Giuliani’s lawsuit on behalf of Trump seeking to throw out votes cast in the state was rejected by a judge. A federal appeals court refused to let the campaign file a revised complaint.
Giuliani and his attorney, John Leventhal, argued that Trump asked Giuliani to join the case a day after the elections and to “quickly” get up to speed on election results in at least 10 other states, including Michigan, Arizona, Wisconsin, Georgia, Nevada, North and South Carolina, and New Mexico.
Leventhal argued that because Trump’s legal challenge did not go forward, there was no legal reason for Giuliani to have his law license revoked.
“The complaint was not accepted. This was never accepted by the court,” Leventhal said.
Under cross examination by Fox, Giuliani said another attorney drafted the initial fraud complaint and that he added a “few paragraphs.”
Fox introduced a second complaint that was filed, in which Giuliani said the fraud allegations were removed. But then Giuliani admitted that he instructed to have the fraud allegations added back into the complaint.
Repeatedly during questioning, Fox argued that Giuliani, a former federal prosecutor, was not answering his questions.
“I’m asking you what time it is, and you’re telling me how to make a watch,” Fox said.
The hearing at times became contentious as Giuliani said that Fox was cutting off his answers. Robert Bernius, chairman of the committee hearing the arguments, at one point insisted Giuliani answer the questions posed to him by Fox and reminded him that he would be allowed to explain his answers further under questioning from his own attorney.

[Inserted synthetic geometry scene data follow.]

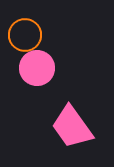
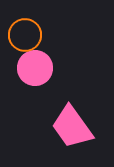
pink circle: moved 2 px left
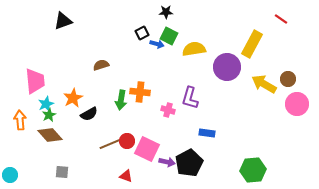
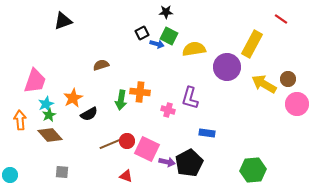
pink trapezoid: rotated 24 degrees clockwise
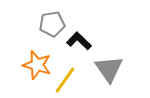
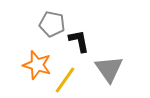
gray pentagon: rotated 20 degrees clockwise
black L-shape: rotated 35 degrees clockwise
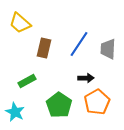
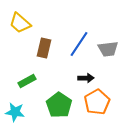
gray trapezoid: rotated 100 degrees counterclockwise
cyan star: rotated 18 degrees counterclockwise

“It’s getting a tad too argumentative on both sides,” Bernius admonished. “I would be much appreciative if Mr. Fox would ask the questions and Mr. Giuliani would answer them.”
Giuliani said because the legal challenge happened quickly after the election, there was little time to fully amass evidence supporting their claim. On Tuesday, the second day of testimony, Giuliani said the team put information in the complaint that they believed was accurate at the time, but they expected to obtain the facts later.

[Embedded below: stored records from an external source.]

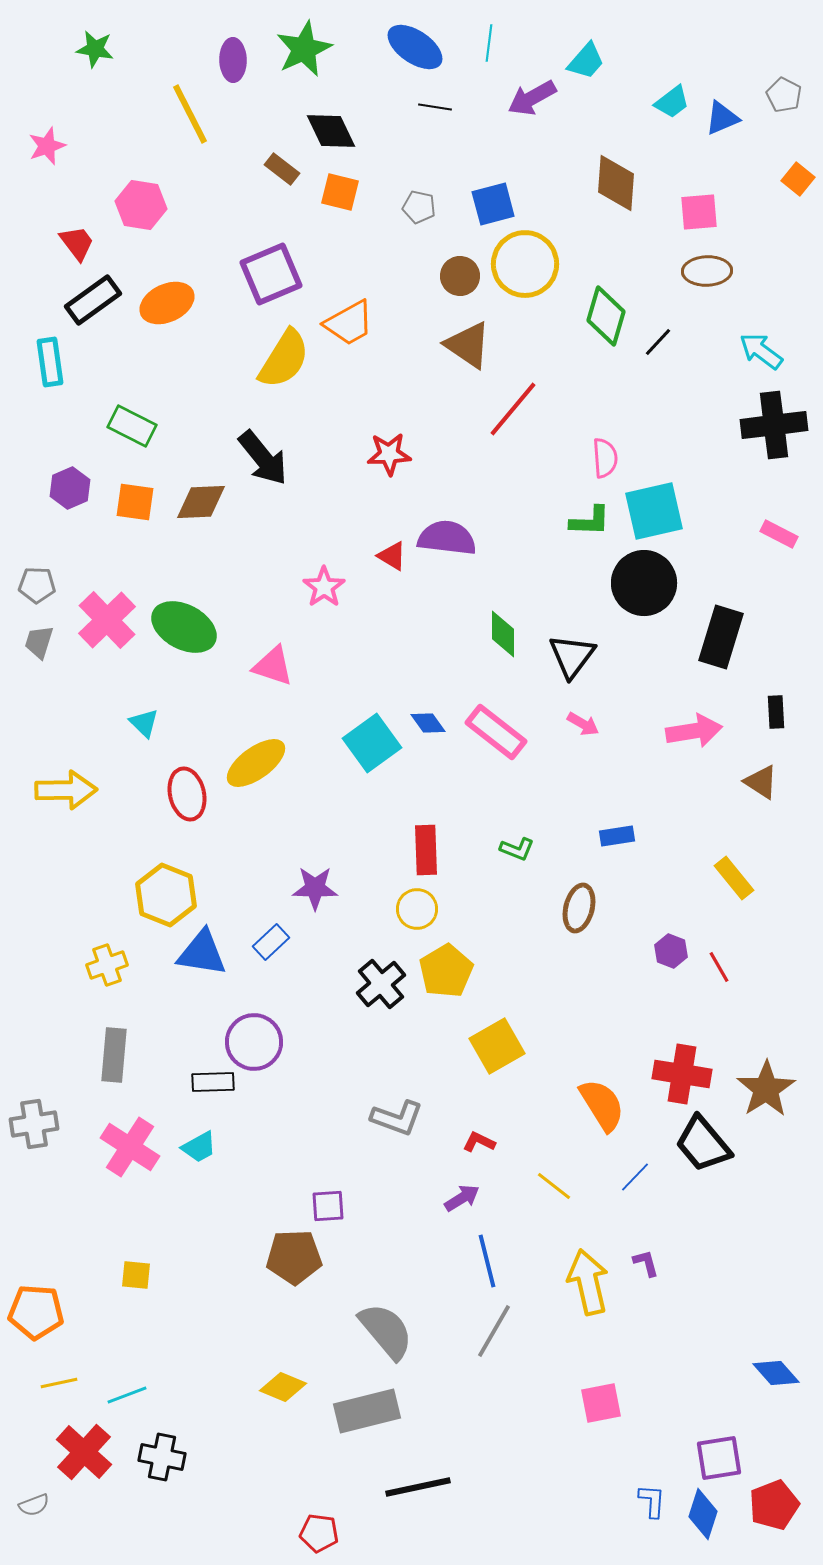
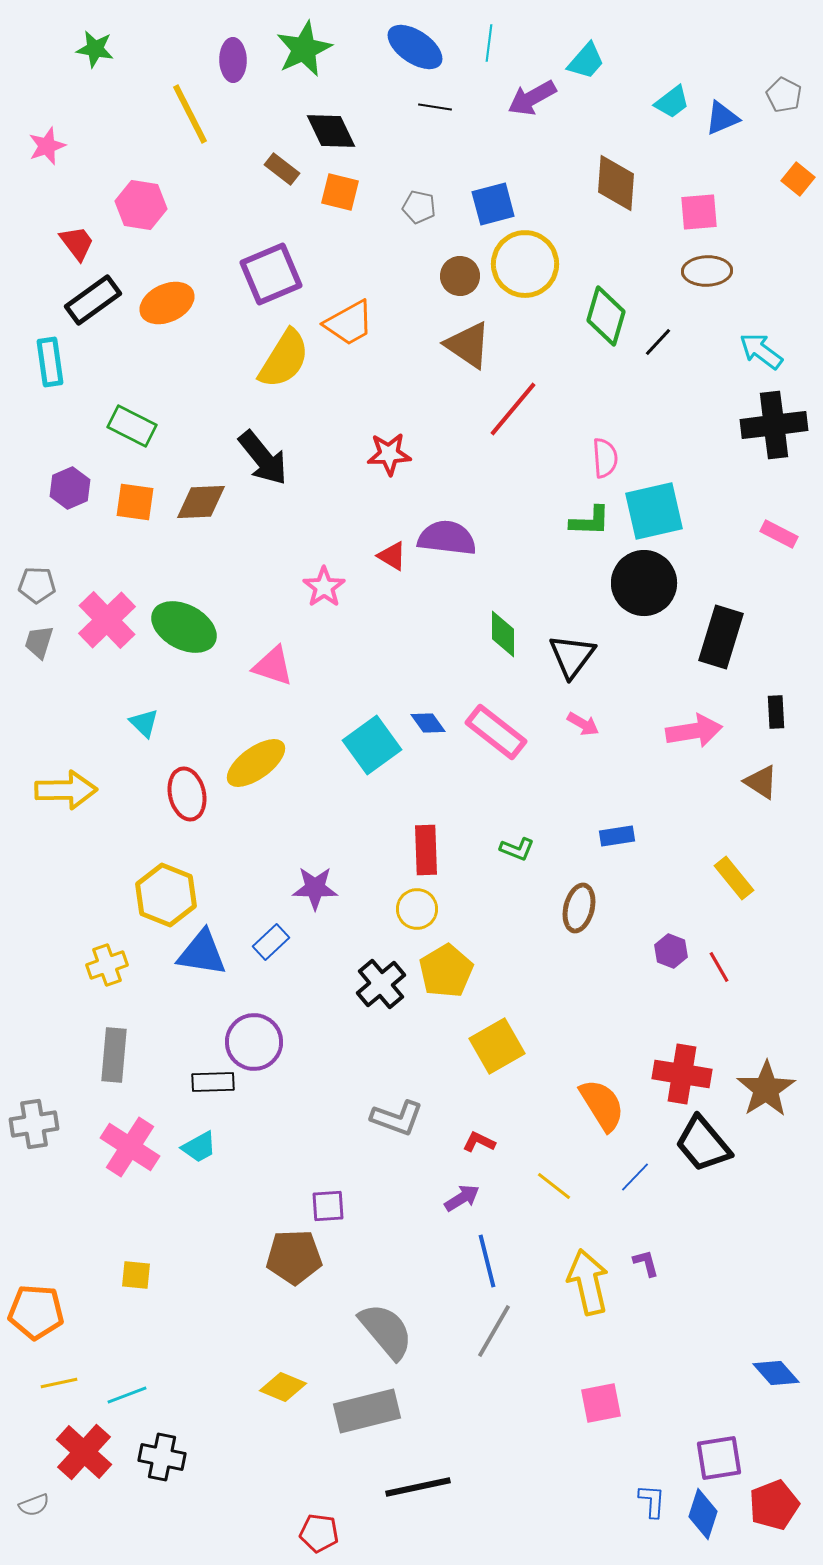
cyan square at (372, 743): moved 2 px down
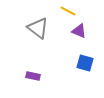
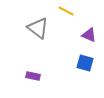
yellow line: moved 2 px left
purple triangle: moved 10 px right, 4 px down
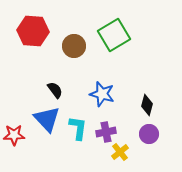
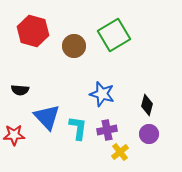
red hexagon: rotated 12 degrees clockwise
black semicircle: moved 35 px left; rotated 132 degrees clockwise
blue triangle: moved 2 px up
purple cross: moved 1 px right, 2 px up
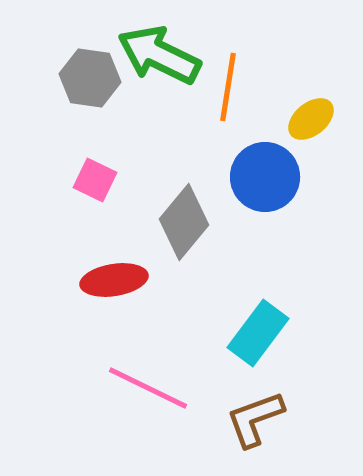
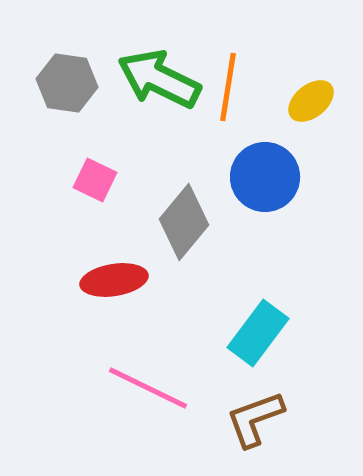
green arrow: moved 24 px down
gray hexagon: moved 23 px left, 5 px down
yellow ellipse: moved 18 px up
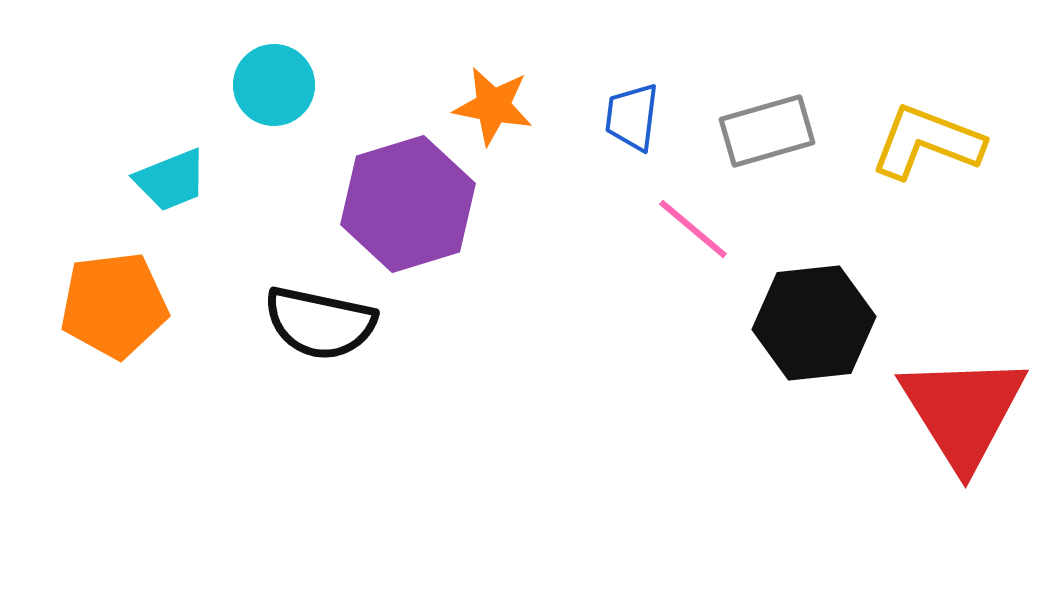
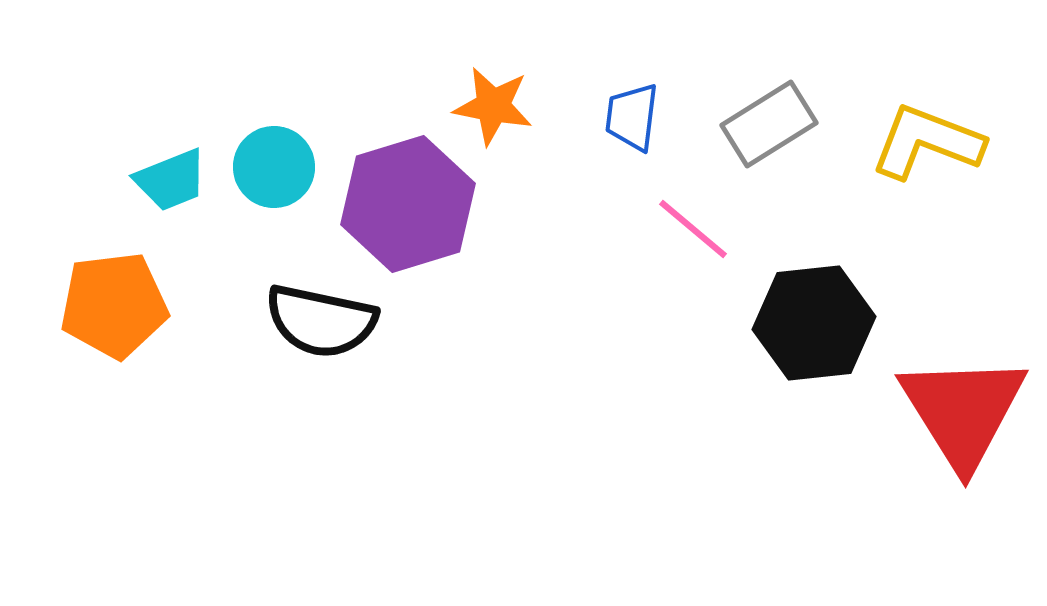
cyan circle: moved 82 px down
gray rectangle: moved 2 px right, 7 px up; rotated 16 degrees counterclockwise
black semicircle: moved 1 px right, 2 px up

He said he believed he was being unfairly targeted.
“I am shocked and offended this is happening to me,” Giuliani said.
Much of the testimony centered on the votes and counting process that took place across Pennsylvania.
Giuliani argued that observers who were supposed to review the mail-in ballots were not allowed to get close to the people counting votes and instead “were being put in pens like they were cows.”

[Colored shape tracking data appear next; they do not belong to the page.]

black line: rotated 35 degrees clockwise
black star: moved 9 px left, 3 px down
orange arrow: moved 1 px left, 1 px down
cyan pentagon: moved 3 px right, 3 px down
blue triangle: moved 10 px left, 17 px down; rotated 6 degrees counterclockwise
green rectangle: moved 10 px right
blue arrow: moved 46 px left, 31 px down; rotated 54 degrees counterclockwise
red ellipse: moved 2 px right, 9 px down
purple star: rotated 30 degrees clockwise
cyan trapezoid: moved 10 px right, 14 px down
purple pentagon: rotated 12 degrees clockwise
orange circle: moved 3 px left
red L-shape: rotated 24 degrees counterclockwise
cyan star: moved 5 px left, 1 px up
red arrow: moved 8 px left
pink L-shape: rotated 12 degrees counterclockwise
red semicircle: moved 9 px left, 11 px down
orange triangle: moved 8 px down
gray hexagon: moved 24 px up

“The only thing we had at this stage of the litigation was that in Pittsburgh and Philadelphia, we had a number of ballots that were being counted without any inspection by an independent party,” Giuliani said.
“You have to plead fraud with specificity with what you have, with what is available. But in discovery you get the additional information. This was specific enough for this stage of the pleading. That’s why it’s evidence, and not a conclusion.”
The hearing committee will recommend whether Giuliani should be penalized after hearing evidence from both sides this week.
Any discipline, including suspension of Giuliani’s law license or disbarment, must be imposed by the D.C. Court of Appeals, a process that could take months. This week’s arguments are being held before the Ad Hoc Hearing Committee with the D.C. Bar’s Office of Disciplinary Counsel, part of the D.C. Court of Appeals Board on Professional Responsibility.
In July, the board levied ethics charges against Jeffrey B. Clark, a former Justice Department assistant attorney general who also worked for Trump in his attempt to overturn the 2020 election results.
Giuliani’s New York law license was suspended in June 2021 after a state appeals court found that he made “demonstrably false and misleading” statements that widespread voter fraud undermined the election.
Giuliani has been licensed in the District since 1976.
Testimony in the Giuliani hearings is expected to continue through this week and can be viewed via live on the web. At one point during Monday’s hearing, more than 1,000 viewers were tuned into the YouTube channel.